→ Task details
Below are lines of data. Give the number of them that contain the string "false", and nothing else.

-------- Records to use

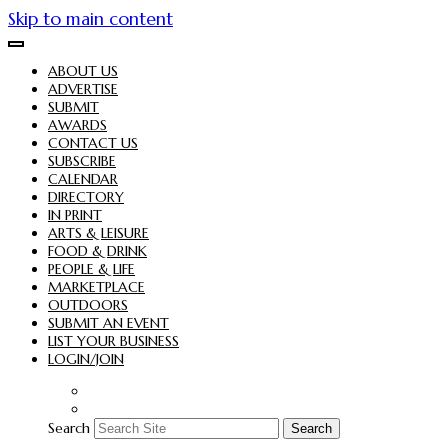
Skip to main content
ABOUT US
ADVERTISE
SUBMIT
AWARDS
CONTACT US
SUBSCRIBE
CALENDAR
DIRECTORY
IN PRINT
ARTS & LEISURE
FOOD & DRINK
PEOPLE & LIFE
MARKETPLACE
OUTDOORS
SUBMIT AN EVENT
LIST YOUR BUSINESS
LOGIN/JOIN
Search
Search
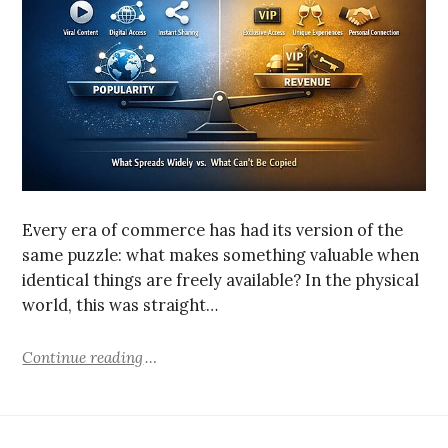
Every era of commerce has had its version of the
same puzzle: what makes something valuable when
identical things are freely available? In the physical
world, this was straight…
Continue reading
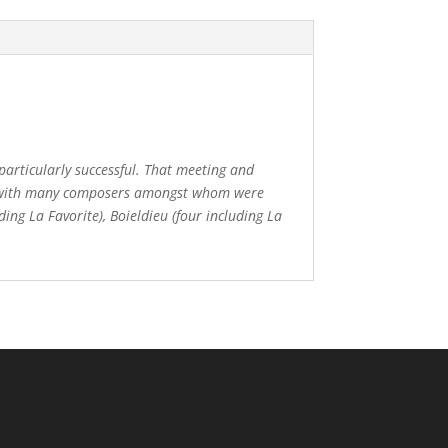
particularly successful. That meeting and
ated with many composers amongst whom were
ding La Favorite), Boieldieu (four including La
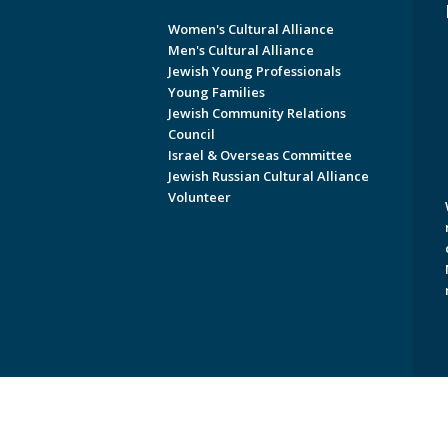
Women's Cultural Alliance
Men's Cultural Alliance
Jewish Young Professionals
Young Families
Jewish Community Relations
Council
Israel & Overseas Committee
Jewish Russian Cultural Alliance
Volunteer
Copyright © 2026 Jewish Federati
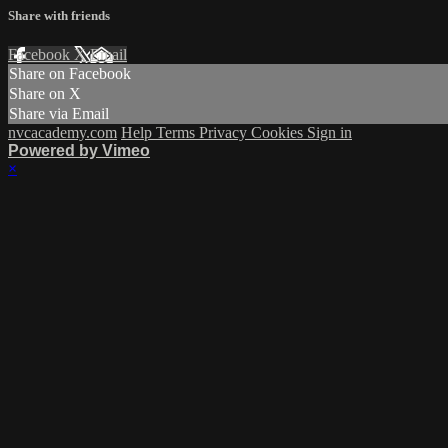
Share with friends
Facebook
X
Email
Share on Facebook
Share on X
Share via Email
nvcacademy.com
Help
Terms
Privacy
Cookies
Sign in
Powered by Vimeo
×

----------------
-------- Records to use

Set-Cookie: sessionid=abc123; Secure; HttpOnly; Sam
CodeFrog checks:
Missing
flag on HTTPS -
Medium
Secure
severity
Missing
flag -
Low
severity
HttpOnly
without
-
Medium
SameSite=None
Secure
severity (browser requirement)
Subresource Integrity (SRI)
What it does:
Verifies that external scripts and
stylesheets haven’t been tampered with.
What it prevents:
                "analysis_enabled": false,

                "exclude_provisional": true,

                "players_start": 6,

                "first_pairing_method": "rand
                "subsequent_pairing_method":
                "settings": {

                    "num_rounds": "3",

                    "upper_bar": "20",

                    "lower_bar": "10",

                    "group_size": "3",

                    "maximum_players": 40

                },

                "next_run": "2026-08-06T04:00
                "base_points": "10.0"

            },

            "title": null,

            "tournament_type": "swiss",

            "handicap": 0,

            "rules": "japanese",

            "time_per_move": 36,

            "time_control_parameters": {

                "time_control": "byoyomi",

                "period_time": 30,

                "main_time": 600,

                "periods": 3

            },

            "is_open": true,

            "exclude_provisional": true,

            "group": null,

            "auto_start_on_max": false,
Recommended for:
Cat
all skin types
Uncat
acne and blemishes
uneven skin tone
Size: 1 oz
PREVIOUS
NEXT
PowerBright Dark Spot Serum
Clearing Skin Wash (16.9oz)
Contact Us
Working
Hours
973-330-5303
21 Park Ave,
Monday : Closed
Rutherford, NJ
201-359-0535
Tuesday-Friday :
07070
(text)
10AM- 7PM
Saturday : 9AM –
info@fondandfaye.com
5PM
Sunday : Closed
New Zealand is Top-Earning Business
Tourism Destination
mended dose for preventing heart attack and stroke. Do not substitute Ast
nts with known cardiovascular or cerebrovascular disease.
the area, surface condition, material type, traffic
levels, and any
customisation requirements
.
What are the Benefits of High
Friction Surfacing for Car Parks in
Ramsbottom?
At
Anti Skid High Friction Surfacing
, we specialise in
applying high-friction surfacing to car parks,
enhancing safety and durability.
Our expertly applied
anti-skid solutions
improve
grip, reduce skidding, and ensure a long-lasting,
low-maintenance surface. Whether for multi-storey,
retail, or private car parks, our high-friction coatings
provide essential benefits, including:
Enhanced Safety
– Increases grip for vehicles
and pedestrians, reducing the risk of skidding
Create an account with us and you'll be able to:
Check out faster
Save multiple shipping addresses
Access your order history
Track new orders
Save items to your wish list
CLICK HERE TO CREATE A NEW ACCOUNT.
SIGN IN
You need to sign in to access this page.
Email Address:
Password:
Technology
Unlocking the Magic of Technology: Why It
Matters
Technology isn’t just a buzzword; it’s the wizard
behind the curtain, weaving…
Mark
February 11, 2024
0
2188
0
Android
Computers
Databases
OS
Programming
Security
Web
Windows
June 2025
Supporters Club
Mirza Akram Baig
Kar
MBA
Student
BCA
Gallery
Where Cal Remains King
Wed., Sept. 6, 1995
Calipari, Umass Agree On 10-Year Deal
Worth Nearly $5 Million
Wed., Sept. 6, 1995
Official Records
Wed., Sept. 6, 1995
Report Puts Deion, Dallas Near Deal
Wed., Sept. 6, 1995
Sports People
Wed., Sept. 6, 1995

----------------
-------- Records to use

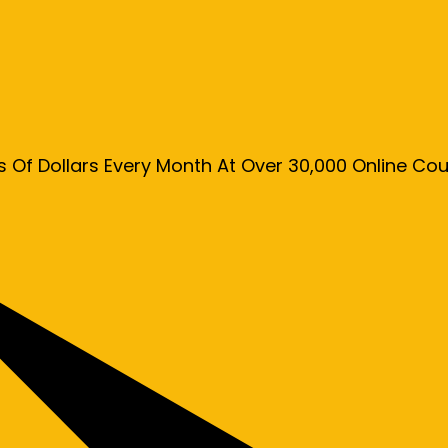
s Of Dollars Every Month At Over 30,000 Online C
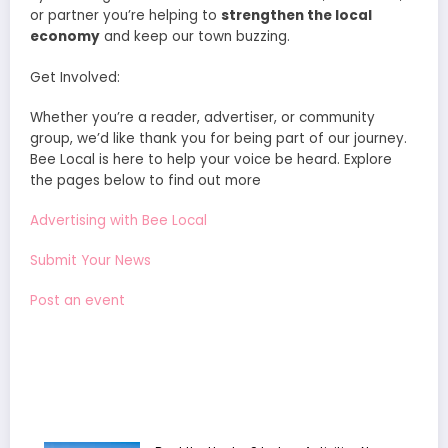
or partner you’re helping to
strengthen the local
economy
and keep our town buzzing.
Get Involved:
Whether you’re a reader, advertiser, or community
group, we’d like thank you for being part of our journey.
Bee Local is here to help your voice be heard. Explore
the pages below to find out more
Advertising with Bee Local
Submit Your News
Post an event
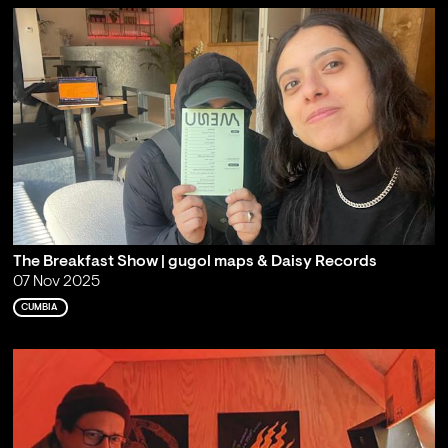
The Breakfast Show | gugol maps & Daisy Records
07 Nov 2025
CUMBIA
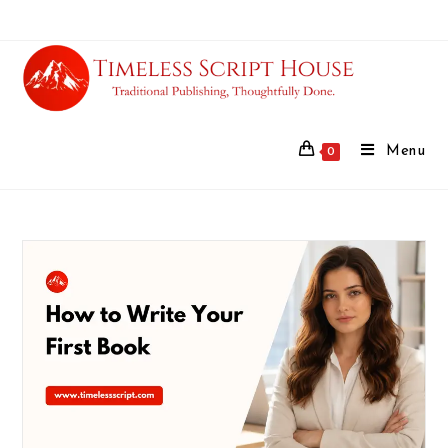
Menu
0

----------------

→ Output for this exercise
2